Decidimos não fazer este post no dia 11 de setembro, dia que se recorda a ação golpista do exército de Pinochet, se não fazer hoje, 17 de setembro, um dia depois em que um dos portadores do Chile que foi interrompido, deixou de existir como consequência de uma massacre entre irmãos que só hoje, cumprindo quatro décadas do golpe, há quem consegue reconhecer.

Um dia como ontem, tão nublado como ontem, em Santiago do Chile, morre Victor Jara. Quem foi um dos cantores e compositores mais relevantes na história do nosso país, diretor de Teatro, professor e militante ativo do partido comunista, é torturado durante quatro dias no estadio Chile, usado como campo de concentração, (lugar que hoje leva seu nome) golpeado nos dedos com a culatra de um revólver até quebrar cada um deles, submetido a simulacros de fuzilamento, queimado com cigarros em diversas partes do corpo, para logo ser cravado por 44 disparos de bala.

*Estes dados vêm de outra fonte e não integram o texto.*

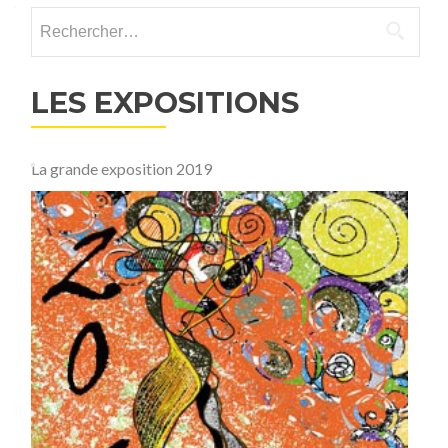
Rechercher :
LES EXPOSITIONS
La grande exposition 2019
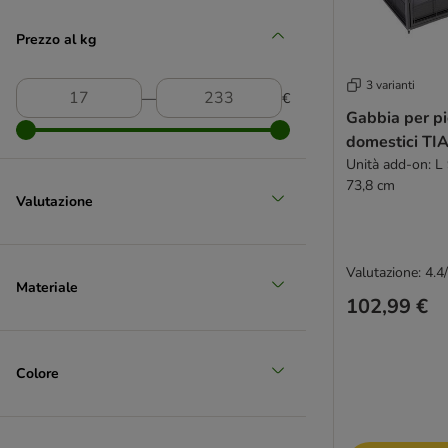
TIAKI
Prezzo al kg
3 varianti
―
€
Gabbia per pi
domestici TI
Unità add-on: L
73,8 cm
Valutazione
Valutazione: 4.4
Materiale
102,99 €
Colore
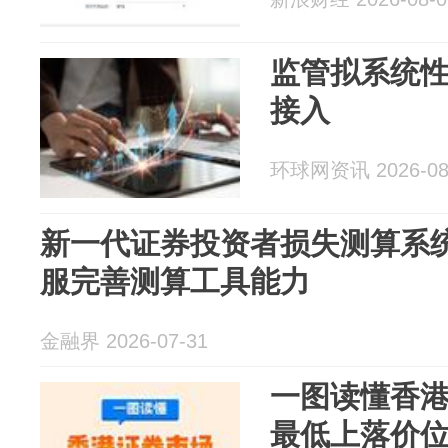
监管拟系统
接入
环球网资讯 2026-08
新一代证券投资者损失测算系统
服完善测算工具能力
金融界 2026-07-31
一图读懂香
最低上落价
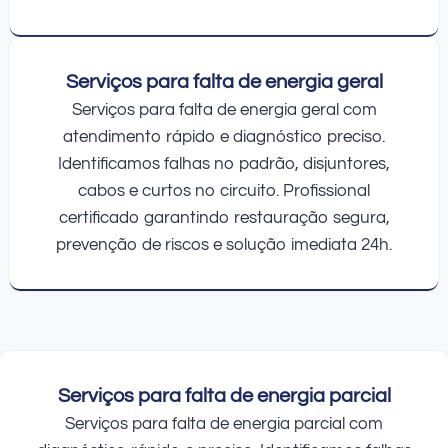
Serviços para falta de energia geral
Serviços para falta de energia geral com
atendimento rápido e diagnóstico preciso.
Identificamos falhas no padrão, disjuntores,
cabos e curtos no circuito. Profissional
certificado garantindo restauração segura,
prevenção de riscos e solução imediata 24h.
Serviços para falta de energia parcial
Serviços para falta de energia parcial com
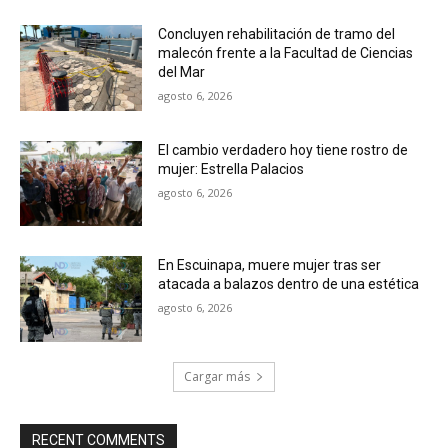
Concluyen rehabilitación de tramo del
malecón frente a la Facultad de Ciencias
del Mar
agosto 6, 2026
El cambio verdadero hoy tiene rostro de
mujer: Estrella Palacios
agosto 6, 2026
En Escuinapa, muere mujer tras ser
atacada a balazos dentro de una estética
agosto 6, 2026
Cargar más
RECENT COMMENTS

Seu corpo foi abandonado em um terreno baldio para ser encontrado por moradores quatro dias mais tarde.

Seu delito foi o de muitos, de fato, o de quase todos os que pereceram. Abraçar com convicção uma idéia de país, acreditar na igualdade, por de manifesto a enorme dignidade da pobreza, e profundo caudal que radica na história de cada pessoa anônima que se levanta na manhã para, com o trabalho de suas mãos, fazer andar a pátria que acredita possível.

Na voz de Victor Jara latiu o coração do obreiro, da empregada doméstica, do operário, do poeta, do perseguido. No seu violão cobrou vigência a dor de uma América Latina ferida, vencida, esquecida. Uma América Chilena, Peruana, Argentina, Boliviana, Brasileira, cheia de gente ferida e esquecida, da que hoje só falamos porque existiram alguns, como Victor Jara, que não tiveram medo de fazer.

Hasta siempre, amigo Victor.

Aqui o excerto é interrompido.